Verklaart niet bewezen hetgeen verdachte meer of anders is ten laste gelegd dan hiervoor bewezen is
verklaard en spreekt haar daarvan vrij.
Het bewezen verklaarde levert op de misdrijven:
T.a.v. feit 1:
Mensenhandel, gepleegd door twee of meer verenigde personen, meermalen gepleegd.
T.a.v. feit 2:
medeplegen van opzettelijk handelen in strijd met het in artikel 3, aanhef en
onder A, van de Opiumwet gegeven verbod.
Verklaart verdachte hiervoor strafbaar.
Legt op de volgende straf en maatregel.
T.a.v. feit 1, feit 2:
Gevangenisstraf voor de duur van 12 maanden met aftrek overeenkomstig artikel 27
Wetboek van Strafrecht.
Onttrekking aan het verkeer van het in beslag genomen goed, te weten: 1
Pepperspray.
T.a.v. feit 1:
Maatregel van schadevergoeding van € 31.625,00 subsidiair 193 dagen hechtenis.
Legt derhalve aan verdachte op de verplichting tot betaling aan de Staat, ten
behoeve van het slachtoffer [slachtoffer 1], van een bedrag van € 31.625,-- (zegge:
eenendertigduizend zeshonderdvijfentwintig euro), bij gebreke van betaling en
verhaal te vervangen door 193 dagen hechtenis.

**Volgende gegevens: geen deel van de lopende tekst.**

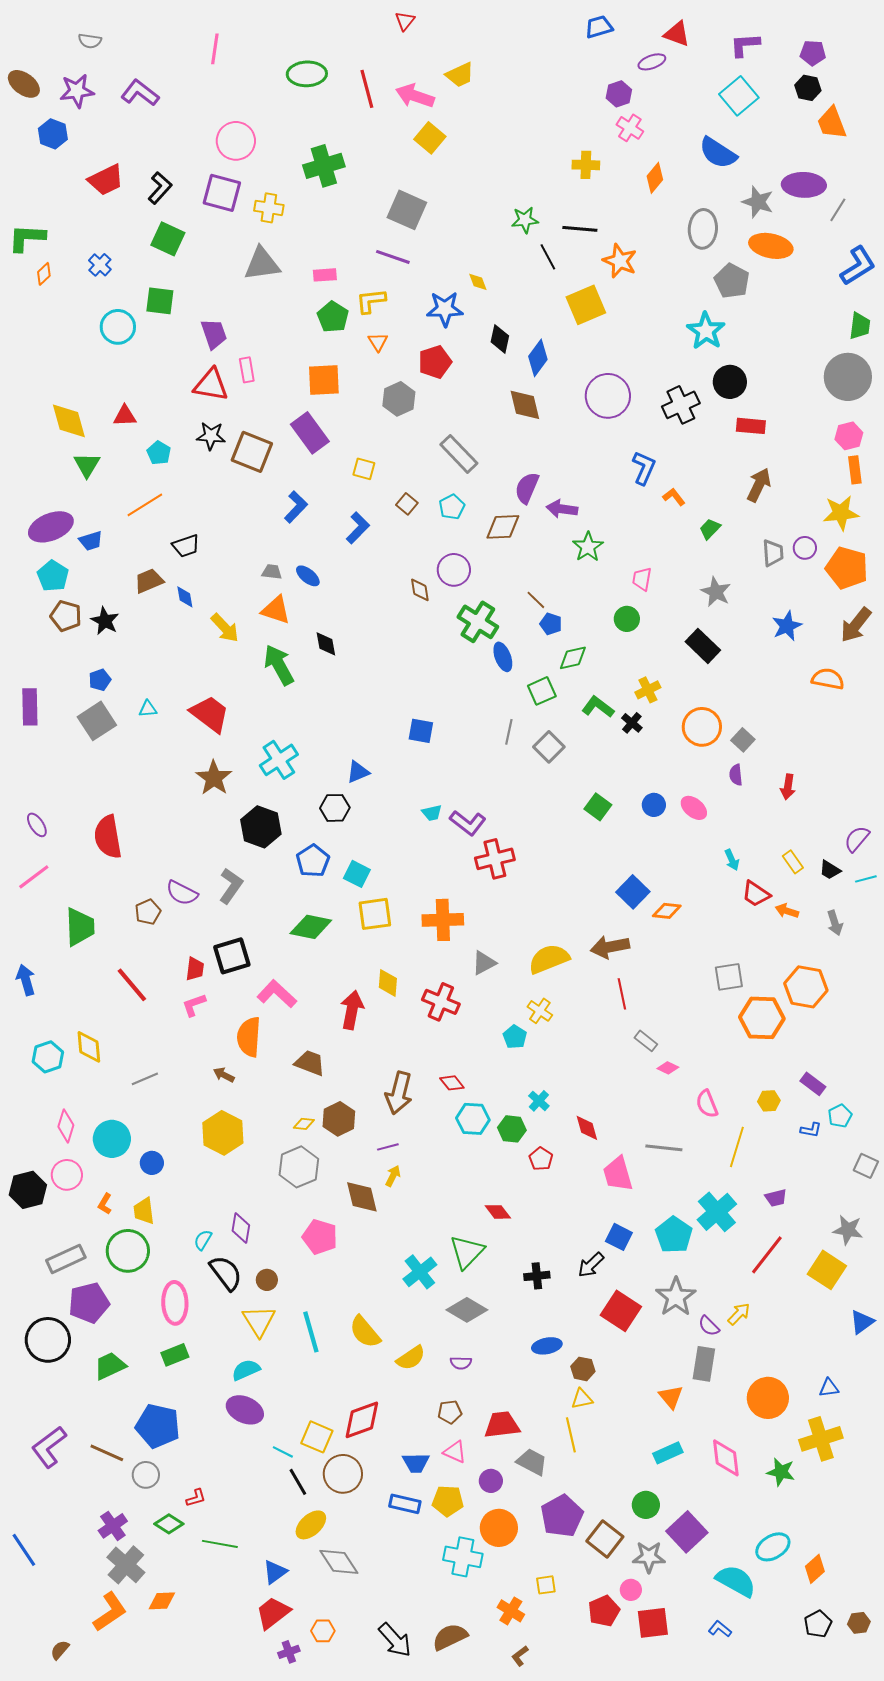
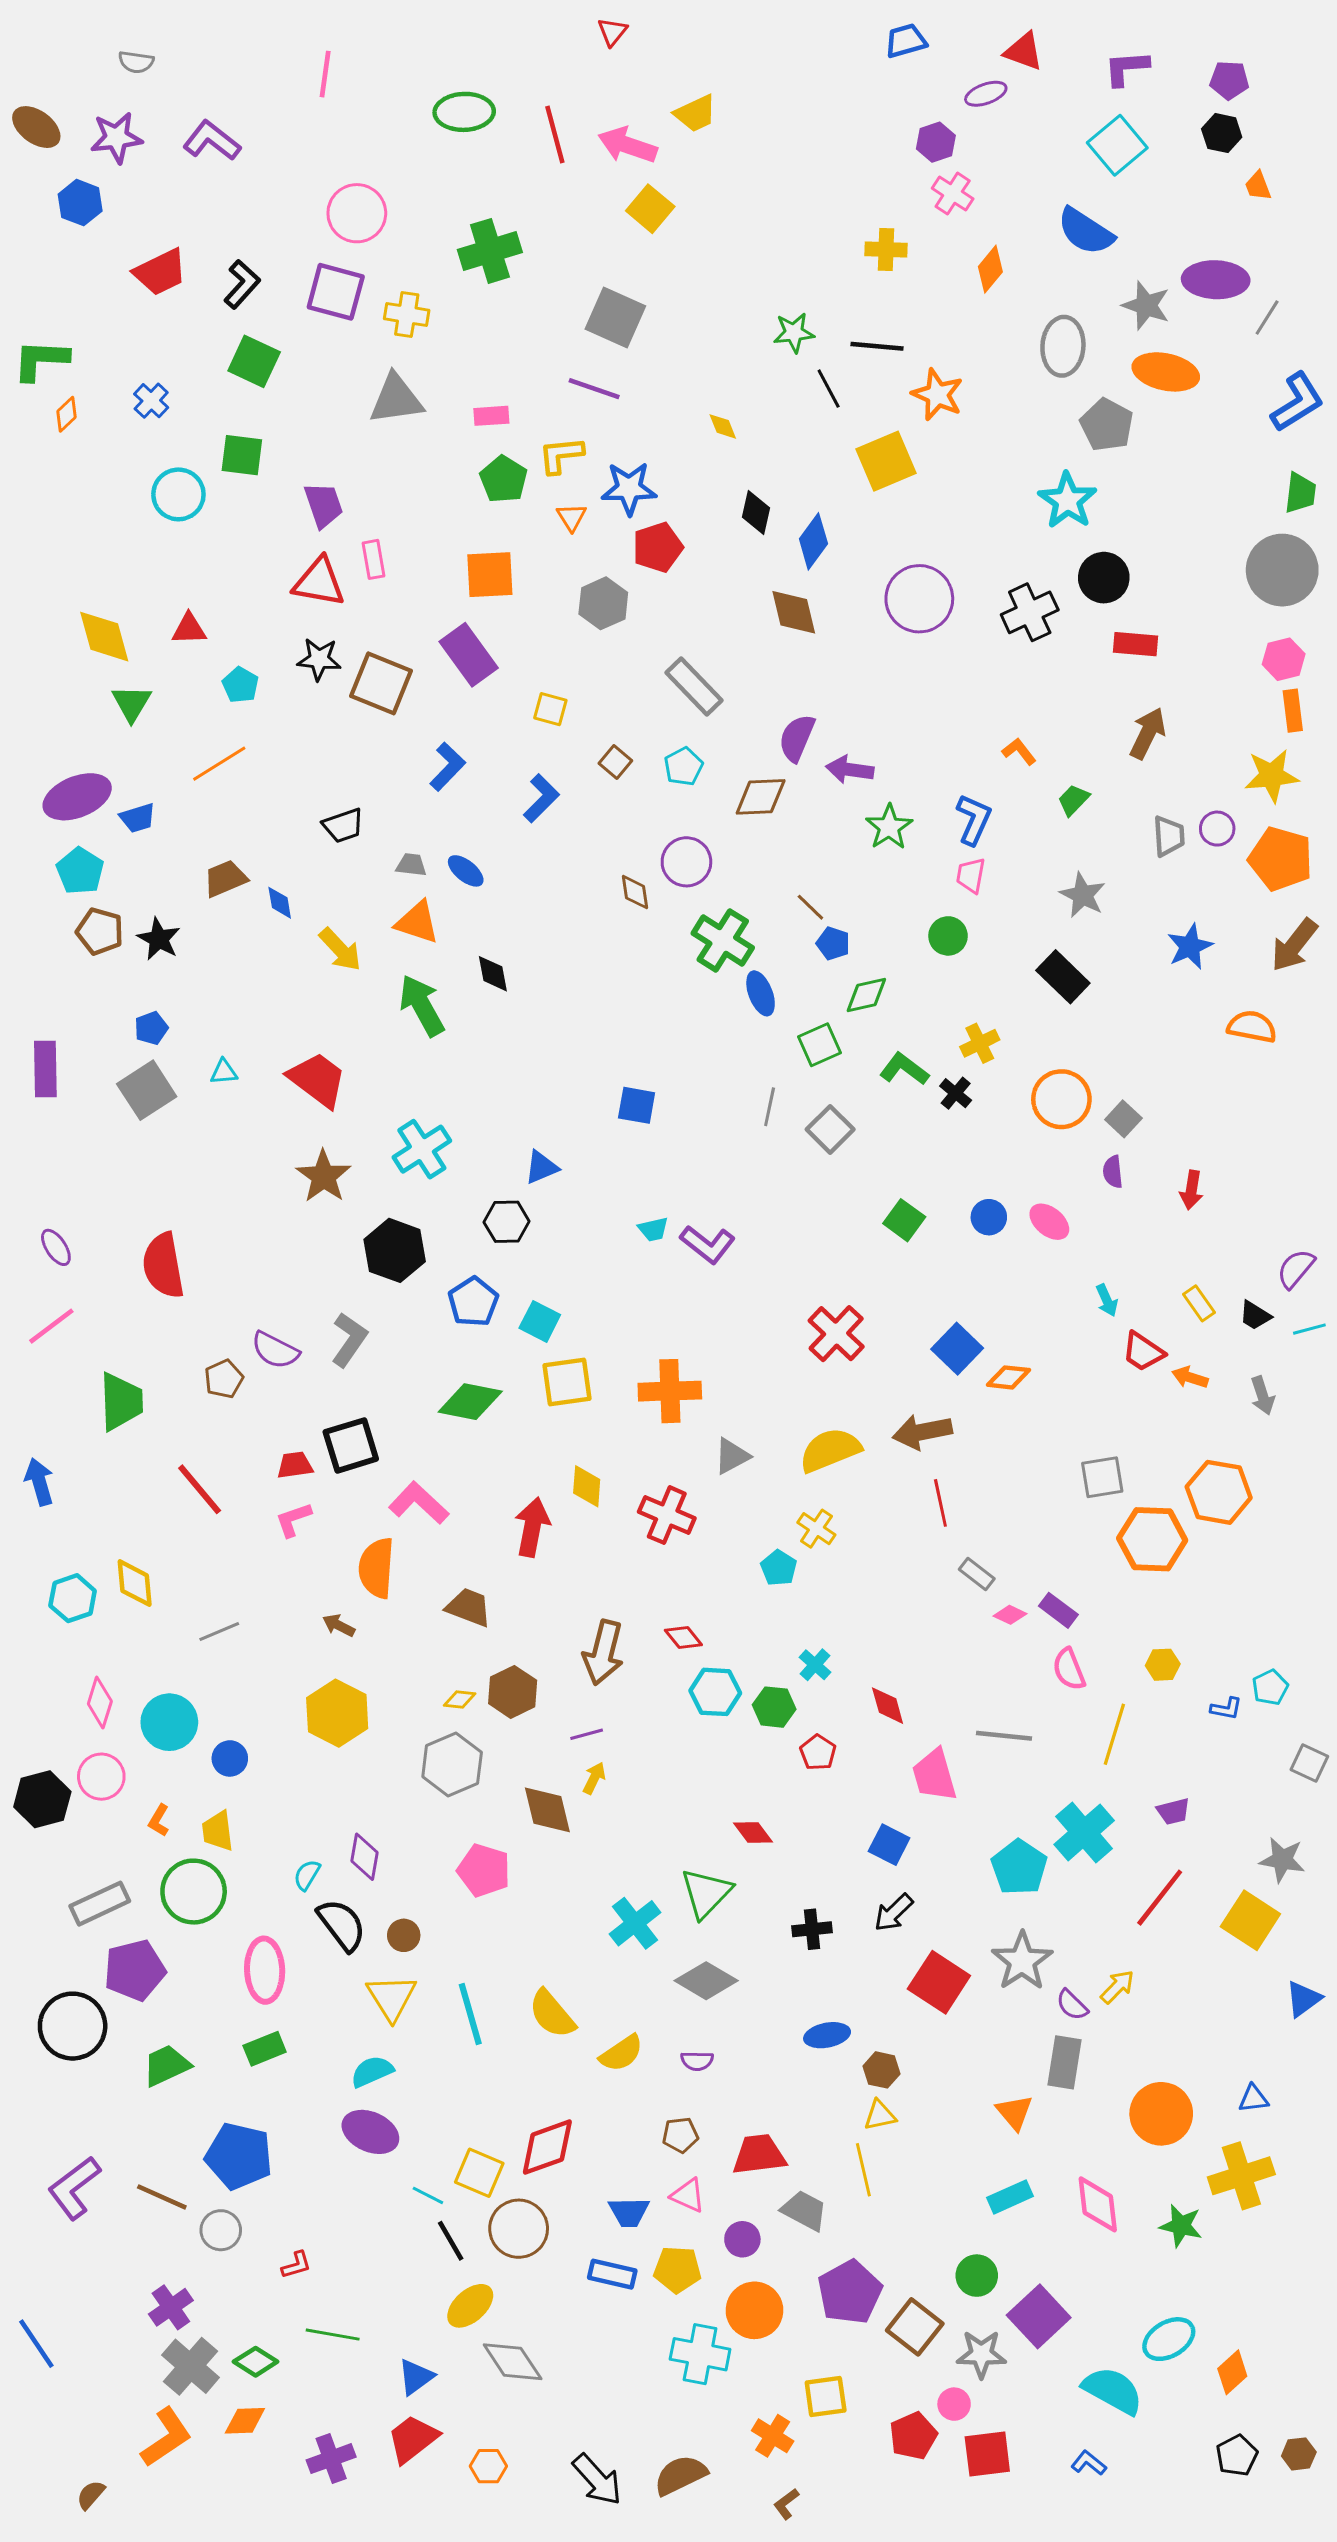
orange trapezoid: (832, 123) -> (1258, 186), size x0.6
blue star: (445, 309) -> (629, 488), moved
blue L-shape: (644, 468) -> (974, 820), moved
black trapezoid: (186, 546) -> (343, 826), moved
red cross: (495, 859) -> (836, 1334), moved, turned -33
red trapezoid: (195, 969) -> (295, 1465), turned -105
purple rectangle: (813, 1084) -> (1058, 1610), moved
blue square: (619, 1237) -> (889, 1845), moved
green diamond: (169, 1524) -> (256, 2362), moved
yellow square: (546, 1585) -> (826, 2397), size x1.4
purple cross: (289, 1652) -> (331, 2459), moved, size x1.4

Het bedrag bestaat uit een
bedrag van €15.000,-- immateriële schadevergoeding (post: 45 dagen gedwongen
prostitutie) en materiële schadevergoeding € 16.625,-- (post:
gedwongen afgedragen inkomsten).
Verdachte is niet gehouden tot betaling voor zover het bedrag door (een van)
haar mededader(s)/medeplichtige(n) is betaald.
De toepassing van deze vervangende hechtenis heft de hiervoor opgelegde
betalingsverplichting niet op.
Beslissing op de vordering van de benadeelde partij:
Wijst de vordering van de benadeelde partij toe en veroordeelt verdachte tot
betaling aan de benadeelde partij [slachtoffer 1] van een bedrag van € 31.625,-(zegge: eenendertigduizend zeshonderdvijfentwintig euro), te weten € 15.000,-immateriële schadevergoeding (post: 45 dagen gedwongen prostitutie) en
materiële schadevergoeding € 16.625,-- (post: gedwongen afgedragen inkomsten).
Verdachte is niet gehouden tot betaling voor zover het bedrag van door
(een van) haar mededader(s)/medeplichtige(n) is betaald.
Verdachte is van haar schadevergoedingsplicht jegens de benadeelde bevrijd voor
zover hij heeft voldaan aan een van de hem opgelegde verplichtingen tot
vergoeding van deze schade.
Veroordeelt verdachte tevens in de kosten van de benadeelde partij tot op heden
begroot op nihil.
Veroordeelt verdachte verder in de ten behoeve van de tenuitvoerlegging nog te
maken kosten.
Wijst af de vordering tot opheffing van de schorsing van de voorlopige hechtenis.
Dit vonnis is gewezen door:
mr. E.C.P.M. Valckx, voorzitter,
mr. N.M. Spelt en mr. M.A. Waals, leden,
in tegenwoordigheid van L. Scholl, griffier,
en is uitgesproken op 2 december 2013.